“Shootin’ The Bull”
by Christopher B Swift
3/27/2026
Live Cattle:
In my opinion, cattlemen began widening negative margin spreads again this week. Feeder cattle prices rose more than $10.00 over their fat cattle counterpart to start the feeding process. I would believe as well, from prices paid through the week, that the spread between lighter inventory and heavier widened further as well. So, not much appears to have changed to the cattlemen from their perspective. Dealing with this shortage has proven to what lengths some will go. Which leads to the next item of, how to keep the immense amount of working capital from being impacted while current events are tending to cause significant shifting in consumer buying and business inputs? With this week's beneficial narrowing of basis spreads, rolling up lower strike put options and continue to protect newly acquired inventory is recommended. Hedging has become a very displeasing aspect to cattle production. Profits locked in or losses muted are not producing the full extent of profitability that cattlemen want or can see in hindsight. This leads me to believe that there is immense exposure to downside potential.

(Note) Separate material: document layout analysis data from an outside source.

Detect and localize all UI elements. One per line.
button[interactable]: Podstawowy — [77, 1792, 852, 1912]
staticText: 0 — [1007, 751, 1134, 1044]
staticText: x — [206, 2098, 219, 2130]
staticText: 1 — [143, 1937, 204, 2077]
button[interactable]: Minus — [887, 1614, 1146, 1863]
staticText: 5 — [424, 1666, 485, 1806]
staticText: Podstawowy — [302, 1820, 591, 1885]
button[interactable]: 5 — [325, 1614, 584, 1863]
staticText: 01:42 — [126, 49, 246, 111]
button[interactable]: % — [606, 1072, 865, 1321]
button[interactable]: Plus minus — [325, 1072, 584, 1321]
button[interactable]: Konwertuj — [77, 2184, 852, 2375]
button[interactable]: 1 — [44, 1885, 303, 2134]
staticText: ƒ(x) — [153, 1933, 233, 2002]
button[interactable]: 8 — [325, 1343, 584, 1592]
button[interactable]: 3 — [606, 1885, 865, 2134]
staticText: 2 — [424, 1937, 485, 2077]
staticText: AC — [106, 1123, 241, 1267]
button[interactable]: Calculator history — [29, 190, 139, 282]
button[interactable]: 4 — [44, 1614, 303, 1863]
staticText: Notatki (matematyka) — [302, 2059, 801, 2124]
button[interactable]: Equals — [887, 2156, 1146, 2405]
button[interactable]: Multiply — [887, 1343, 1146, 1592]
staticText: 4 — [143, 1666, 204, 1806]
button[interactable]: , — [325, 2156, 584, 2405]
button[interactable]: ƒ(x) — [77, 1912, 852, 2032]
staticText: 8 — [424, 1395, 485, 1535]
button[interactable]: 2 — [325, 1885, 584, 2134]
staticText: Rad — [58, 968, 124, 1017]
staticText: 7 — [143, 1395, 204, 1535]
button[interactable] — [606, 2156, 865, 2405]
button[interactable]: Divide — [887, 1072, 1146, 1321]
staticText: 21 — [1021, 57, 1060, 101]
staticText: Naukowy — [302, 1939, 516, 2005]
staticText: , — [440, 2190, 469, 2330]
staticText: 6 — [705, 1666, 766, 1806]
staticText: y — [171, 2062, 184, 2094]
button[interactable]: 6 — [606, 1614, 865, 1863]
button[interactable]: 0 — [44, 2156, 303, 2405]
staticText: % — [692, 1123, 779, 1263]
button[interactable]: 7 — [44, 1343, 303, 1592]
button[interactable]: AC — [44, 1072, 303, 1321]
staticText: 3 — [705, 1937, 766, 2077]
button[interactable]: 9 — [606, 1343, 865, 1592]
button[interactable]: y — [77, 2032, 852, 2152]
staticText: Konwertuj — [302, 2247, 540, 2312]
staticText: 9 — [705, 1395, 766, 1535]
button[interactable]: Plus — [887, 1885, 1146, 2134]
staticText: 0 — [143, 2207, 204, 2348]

Headwinds for the economy strengthened this week, with not only higher energy prices, but now the equities market at a new low from historical high and new contract lows in most debt instruments. This bout of inflation came on very quickly and to a large extent, caused by the increase in energy prices. This is not from wage or employment increases. So, as it came on quickly, it could dissipate as quickly, but for the moment, the issue continues to evolve. All combined, it simply appears as if excessive risk is being taken by producers in a time frame that may or may not be supportive to the beef/cattle industry. What I am the most unassured of is whether cattle prices excel in price, were the current events to be resolved, or do they move sharply lower, with everything else, if resolved. The President continually tells us how quickly, and how much, prices will drop when this conflict is over with. The problem is, there will be little advance notice. It's tough to say cattle will be resilient under all circumstances, but so far, they have.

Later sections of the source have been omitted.